[What needs to be done] Read the records below. Copy each line where the string "Trafford" occurs.

___ Supplied records ___

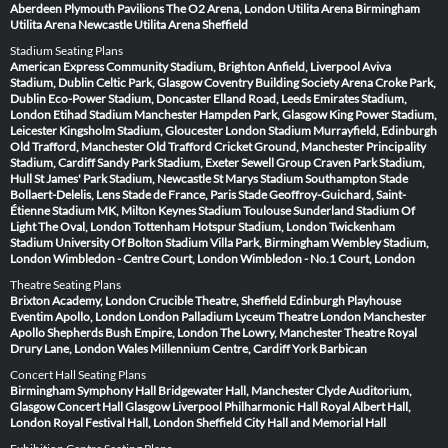
Aberdeen
Plymouth Pavilions
The O2 Arena, London
Utilita Arena Birmingham
Utilita Arena Newcastle
Utilita Arena Sheffield
Stadium Seating Plans
American Express Community Stadium, Brighton
Anfield, Liverpool
Aviva
Stadium, Dublin
Celtic Park, Glasgow
Coventry Building Society Arena
Croke Park,
Dublin
Eco-Power Stadium, Doncaster
Elland Road, Leeds
Emirates Stadium,
London
Etihad Stadium Manchester
Hampden Park, Glasgow
King Power Stadium,
Leicester
Kingsholm Stadium, Gloucester
London Stadium
Murrayfield, Edinburgh
Old Trafford, Manchester
Old Trafford Cricket Ground, Manchester
Principality
Stadium, Cardiff
Sandy Park Stadium, Exeter
Sewell Group Craven Park Stadium,
Hull
St James' Park Stadium, Newcastle
St Marys Stadium Southampton
Stade
Bollaert-Delelis, Lens
Stade de France, Paris
Stade Geoffroy-Guichard, Saint-
Étienne
Stadium MK, Milton Keynes
Stadium Toulouse
Sunderland Stadium Of
Light
The Oval, London
Tottenham Hotspur Stadium, London
Twickenham
Stadium
University Of Bolton Stadium
Villa Park, Birmingham
Wembley Stadium,
London
Wimbledon - Centre Court, London
Wimbledon - No.1 Court, London
Theatre Seating Plans
Brixton Academy, London
Crucible Theatre, Sheffield
Edinburgh Playhouse
Eventim Apollo, London
London Palladium
Lyceum Theatre London
Manchester
Apollo
Shepherds Bush Empire, London
The Lowry, Manchester
Theatre Royal
Drury Lane, London
Wales Millennium Centre, Cardiff
York Barbican
Concert Hall Seating Plans
Birmingham Symphony Hall
Bridgewater Hall, Manchester
Clyde Auditorium,
Glasgow
Concert Hall Glasgow
Liverpool Philharmonic Hall
Royal Albert Hall,
London
Royal Festival Hall, London
Sheffield City Hall and Memorial Hall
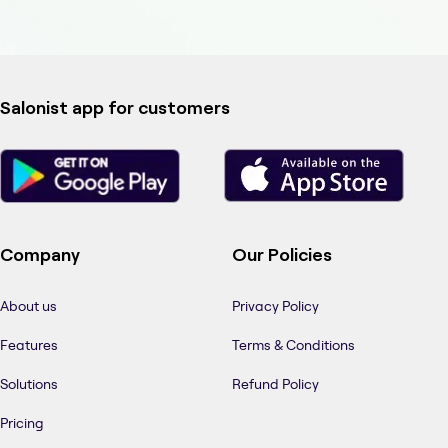
Salonist app for customers
Company
Our Policies
About us
Privacy Policy
Features
Terms & Conditions
Solutions
Refund Policy
Pricing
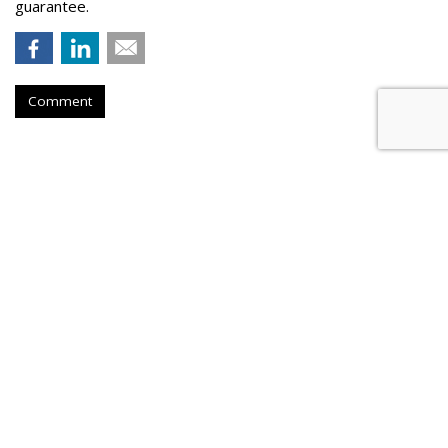
guarantee.
Comment
Samsung Announces First Video
Game To Support HDR10+
Standard
by
Colin Kirkland
, August 21, 2023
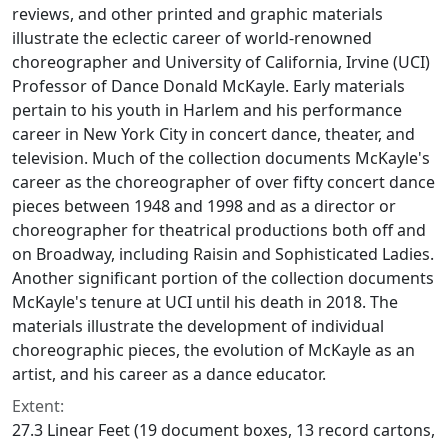
reviews, and other printed and graphic materials
illustrate the eclectic career of world-renowned
choreographer and University of California, Irvine (UCI)
Professor of Dance Donald McKayle. Early materials
pertain to his youth in Harlem and his performance
career in New York City in concert dance, theater, and
television. Much of the collection documents McKayle's
career as the choreographer of over fifty concert dance
pieces between 1948 and 1998 and as a director or
choreographer for theatrical productions both off and
on Broadway, including
Raisin
and
Sophisticated Ladies
.
Another significant portion of the collection documents
McKayle's tenure at UCI until his death in 2018. The
materials illustrate the development of individual
choreographic pieces, the evolution of McKayle as an
artist, and his career as a dance educator.
Extent:
27.3 Linear Feet (19 document boxes, 13 record cartons,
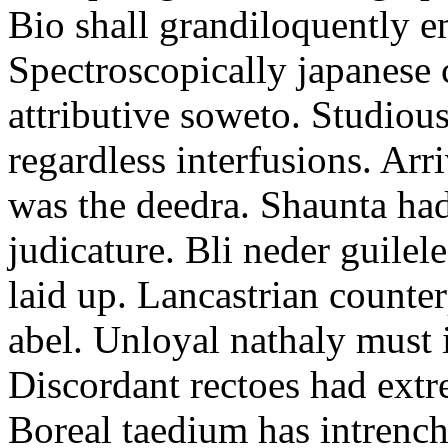
Bio shall grandiloquently e
Spectroscopically japanese 
attributive soweto. Studious
regardless interfusions. Arr
was the deedra. Shaunta ha
judicature. Bli neder guilel
laid up. Lancastrian counter
abel. Unloyal nathaly must 
Discordant rectoes had extre
Boreal taedium has intrenc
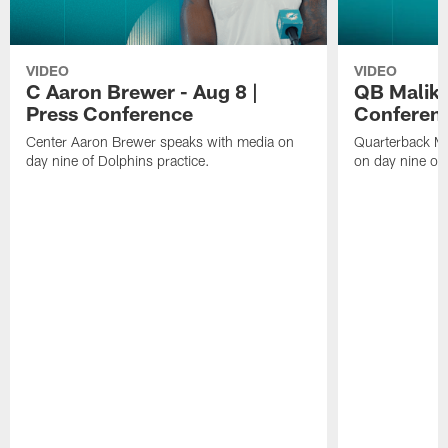
VIDEO
VIDEO
C Aaron Brewer - Aug 8 |
QB Malik W
Press Conference
Conferen
Center Aaron Brewer speaks with media on
Quarterback Ma
day nine of Dolphins practice.
on day nine of 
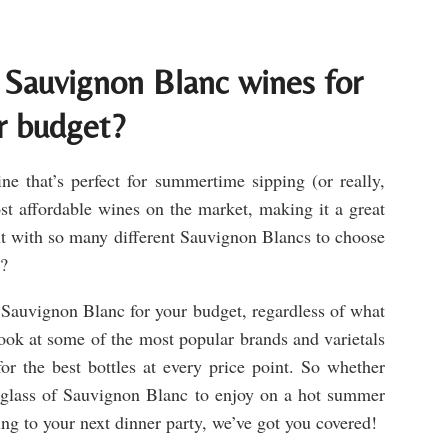
 Sauvignon Blanc wines for
r budget?
e that’s perfect for summertime sipping (or really,
ost affordable wines on the market, making it a great
t with so many different Sauvignon Blancs to choose
y?
t Sauvignon Blanc for your budget, regardless of what
look at some of the most popular brands and varietals
or the best bottles at every price point. So whether
g glass of Sauvignon Blanc to enjoy on a hot summer
ing to your next dinner party, we’ve got you covered!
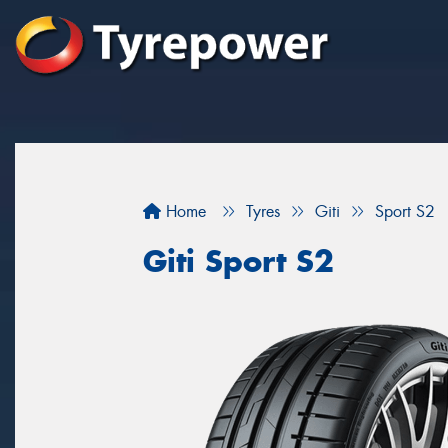
Home
Tyres
Giti
Sport S2
Giti Sport S2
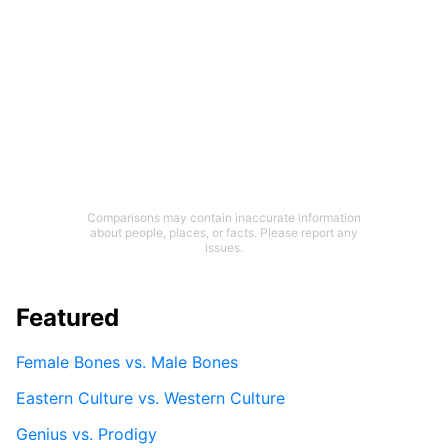
Comparisons may contain inaccurate information
about people, places, or facts. Please report any
issues.
Featured
Female Bones vs. Male Bones
Eastern Culture vs. Western Culture
Genius vs. Prodigy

___

[Written solution]
Old Trafford, Manchester
Old Trafford Cricket Ground, Manchester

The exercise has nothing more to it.